The RX-7's rotary engine injects oil into the combustion chamber as a part of normal operation, for lubrication purposes. So some consumption is normal. Some people have noticed a gasoline smell in the oil when they changed it. No official explanation, but Kevin speculated that it was caused as a result of the higher temps in the rotary. Carl conducted a poll on it, results below. --Steve

Date: Sun, 09 Nov 97 12:34:00 EST From: "Houseman, Carl W. x1323"

There were a total of 15 responses which answered at least the question about how strong the gas smell was and what oil consumption was. I feel these may be the two most important questions.

Granted, the smell business is very subjective. But I find the following meaningful correlations in the data:

1. Everyone with "no oil usage" or "level increases" reported either a "noticeable" or "strong" gasoline smell in the oil. (8 responses)

2. Everyone with "strong" gasoline smell reported "no oil usage" or "level increases". (3 responses)

3. Everyone with "slight" gasoline smell reported measurable oil consumption ranging from 1500 to 9000 miles per quart.(3 responses).

There was exactly one exception report of "noticeable" gasoline smell with relatively high oil consumption (1000 miles/quart).
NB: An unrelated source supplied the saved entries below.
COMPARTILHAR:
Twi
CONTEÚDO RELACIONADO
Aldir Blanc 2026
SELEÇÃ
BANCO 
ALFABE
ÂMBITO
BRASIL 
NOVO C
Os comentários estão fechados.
There were only two reports of strange noises at startup which weren't easily explained (and one of pffft at shutdown).

There were only 8 responses to the "long" survey, which wasn't enough data to come up with a correlation between gasoline smell/oil consumption with driving style, oil weight, or trip length.
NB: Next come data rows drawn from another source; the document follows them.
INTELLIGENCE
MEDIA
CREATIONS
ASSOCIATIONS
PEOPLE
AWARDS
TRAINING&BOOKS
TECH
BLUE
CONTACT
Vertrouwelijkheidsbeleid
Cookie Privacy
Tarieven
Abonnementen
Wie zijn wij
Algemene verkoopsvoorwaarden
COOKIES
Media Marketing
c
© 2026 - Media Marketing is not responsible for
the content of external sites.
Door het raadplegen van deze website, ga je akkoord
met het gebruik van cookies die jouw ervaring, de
Question of the day: What is it about some of these 3rd gens that they don't use oil? Is it really gasoline dilution, or something else?
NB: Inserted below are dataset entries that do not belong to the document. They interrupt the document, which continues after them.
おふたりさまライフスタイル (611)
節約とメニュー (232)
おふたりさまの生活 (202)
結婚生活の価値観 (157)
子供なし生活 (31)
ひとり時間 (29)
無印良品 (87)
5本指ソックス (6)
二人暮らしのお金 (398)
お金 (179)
Here's the survey questions again in case you missed them.

1. Classify the smell of gasoline on your dipstick - none/slight, noticeable, or strong. 2. What is your oil consumption? Miles per quart, none, or level increases? 3. What kind of oil do you use - weight especially - brand also. 4. Miles since your last oil change? 5. What kind of driving - short, medium, or long trips? 6. What driving style? Easy, Hard, Mix of easy/hard, Track? 7. Year and mileage on your car (optional)


Date: Mon, 10 Nov 97 11:39:00 EST From: "Houseman, Carl W. x1323"


Since posting my survey results I've gotten about 10 more responses. Some of those run counter to the previous trend (it figures - post a hypothesis and people will to disprove it). I'll re-summarize when I reach about 30 total responses, or next weekend, whichever is later.

Also in the same counter-to-previous-trend feeling, this morning I finally did a _comparison_ sniff test. I have a 92 Mazda B2600 pickup and it, too, NEVER uses any oil. I figured it's just a very tight engine. Anyway both were run yesterday and both were stone cold this morning I did the sniff test and they smelled EXACTLY THE SAME. I would have only characterized the smell as "slight" this morning. I'll do a warm-engine sniff comparison next. Stay tuned.

And if all this wasn't bad enough, I hesitate to point out that if winter fuel formulations have hit the gas pump (I suspect they have), cold weather fuel is more volatile (vaporous) than warm weather fuel.

What a pain. I need to ask my Mazda mechanic (a good one) what he thinks about the situation.